Goal of the exercise: Transcribe the records that follow, keeping every word as it stands.

Available data:
++++++++

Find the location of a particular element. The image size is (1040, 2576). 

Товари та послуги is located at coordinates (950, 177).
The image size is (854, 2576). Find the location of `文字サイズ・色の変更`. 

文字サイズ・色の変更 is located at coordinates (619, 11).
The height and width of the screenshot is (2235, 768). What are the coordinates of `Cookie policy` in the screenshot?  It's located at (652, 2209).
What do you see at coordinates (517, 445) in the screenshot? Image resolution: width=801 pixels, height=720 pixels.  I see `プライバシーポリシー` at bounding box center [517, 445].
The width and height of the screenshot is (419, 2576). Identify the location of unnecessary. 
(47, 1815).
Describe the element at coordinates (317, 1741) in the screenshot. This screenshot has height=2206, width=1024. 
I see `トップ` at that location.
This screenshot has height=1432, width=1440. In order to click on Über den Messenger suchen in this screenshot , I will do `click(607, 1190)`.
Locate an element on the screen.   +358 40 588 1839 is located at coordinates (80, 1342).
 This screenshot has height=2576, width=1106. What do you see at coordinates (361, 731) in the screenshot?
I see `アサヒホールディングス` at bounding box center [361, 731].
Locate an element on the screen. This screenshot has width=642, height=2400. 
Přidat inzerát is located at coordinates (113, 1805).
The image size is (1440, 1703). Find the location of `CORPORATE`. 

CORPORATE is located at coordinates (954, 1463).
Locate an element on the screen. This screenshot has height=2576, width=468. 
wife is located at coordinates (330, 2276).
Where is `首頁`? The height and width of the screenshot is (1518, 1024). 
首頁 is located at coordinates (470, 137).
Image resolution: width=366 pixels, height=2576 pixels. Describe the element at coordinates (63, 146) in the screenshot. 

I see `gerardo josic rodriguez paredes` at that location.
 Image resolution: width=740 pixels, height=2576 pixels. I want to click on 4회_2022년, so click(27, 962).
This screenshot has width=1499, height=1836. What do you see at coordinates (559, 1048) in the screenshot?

++++++++

Answer space:
Find the location of a particular element. The image size is (1040, 2576). 

Товари та послуги is located at coordinates (950, 177).
The image size is (854, 2576). Find the location of `文字サイズ・色の変更`. 

文字サイズ・色の変更 is located at coordinates (619, 11).
The height and width of the screenshot is (2235, 768). What are the coordinates of `Cookie policy` in the screenshot?  It's located at (652, 2209).
What do you see at coordinates (517, 445) in the screenshot? Image resolution: width=801 pixels, height=720 pixels.  I see `プライバシーポリシー` at bounding box center [517, 445].
The width and height of the screenshot is (419, 2576). Identify the location of unnecessary. 
(47, 1815).
Describe the element at coordinates (317, 1741) in the screenshot. This screenshot has height=2206, width=1024. 
I see `トップ` at that location.
This screenshot has height=1432, width=1440. In order to click on Über den Messenger suchen in this screenshot , I will do `click(607, 1190)`.
Locate an element on the screen.   +358 40 588 1839 is located at coordinates (80, 1342).
 This screenshot has height=2576, width=1106. What do you see at coordinates (361, 731) in the screenshot?
I see `アサヒホールディングス` at bounding box center [361, 731].
Locate an element on the screen. This screenshot has width=642, height=2400. 
Přidat inzerát is located at coordinates (113, 1805).
The image size is (1440, 1703). Find the location of `CORPORATE`. 

CORPORATE is located at coordinates (954, 1463).
Locate an element on the screen. This screenshot has height=2576, width=468. 
wife is located at coordinates (330, 2276).
Where is `首頁`? The height and width of the screenshot is (1518, 1024). 
首頁 is located at coordinates (470, 137).
Image resolution: width=366 pixels, height=2576 pixels. Describe the element at coordinates (63, 146) in the screenshot. 

I see `gerardo josic rodriguez paredes` at that location.
 Image resolution: width=740 pixels, height=2576 pixels. I want to click on 4회_2022년, so click(27, 962).
This screenshot has width=1499, height=1836. What do you see at coordinates (559, 1048) in the screenshot?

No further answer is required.